>>>

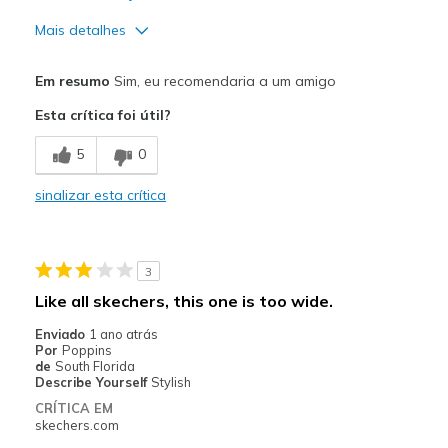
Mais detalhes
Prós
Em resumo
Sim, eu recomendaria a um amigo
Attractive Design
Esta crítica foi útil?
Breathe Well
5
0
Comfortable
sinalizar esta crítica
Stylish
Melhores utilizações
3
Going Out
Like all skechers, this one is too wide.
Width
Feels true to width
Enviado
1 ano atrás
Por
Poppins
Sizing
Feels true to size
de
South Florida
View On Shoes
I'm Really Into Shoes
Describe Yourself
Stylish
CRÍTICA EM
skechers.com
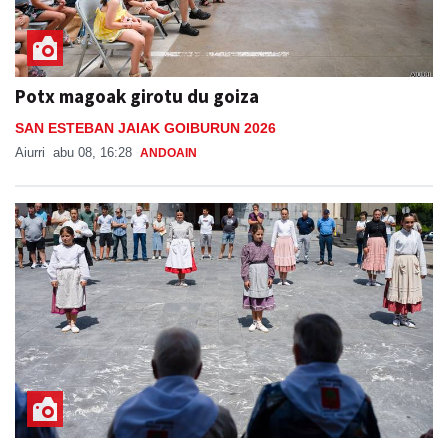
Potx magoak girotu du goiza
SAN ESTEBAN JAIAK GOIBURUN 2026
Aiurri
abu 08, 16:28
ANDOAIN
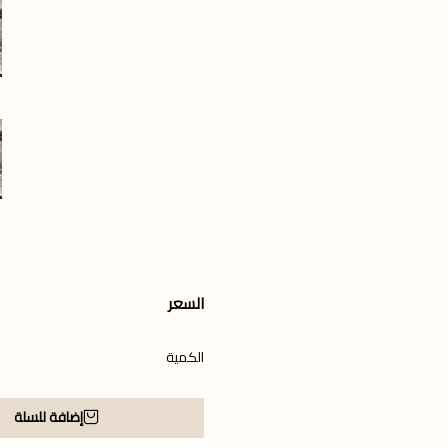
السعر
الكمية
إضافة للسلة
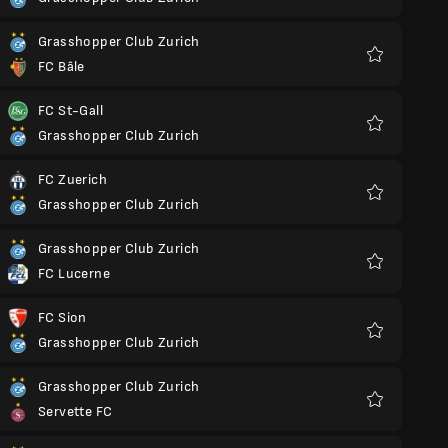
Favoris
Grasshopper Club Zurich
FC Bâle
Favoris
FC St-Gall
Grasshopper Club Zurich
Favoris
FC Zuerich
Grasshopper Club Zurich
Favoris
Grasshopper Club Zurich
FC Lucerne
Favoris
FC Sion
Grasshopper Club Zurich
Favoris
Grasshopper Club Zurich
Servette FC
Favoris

<<<

• _Task objective_:
Look for the word "skechers" in the records above, count the lines that hold it, and give only that number.

• _Answer to the exercise_:
2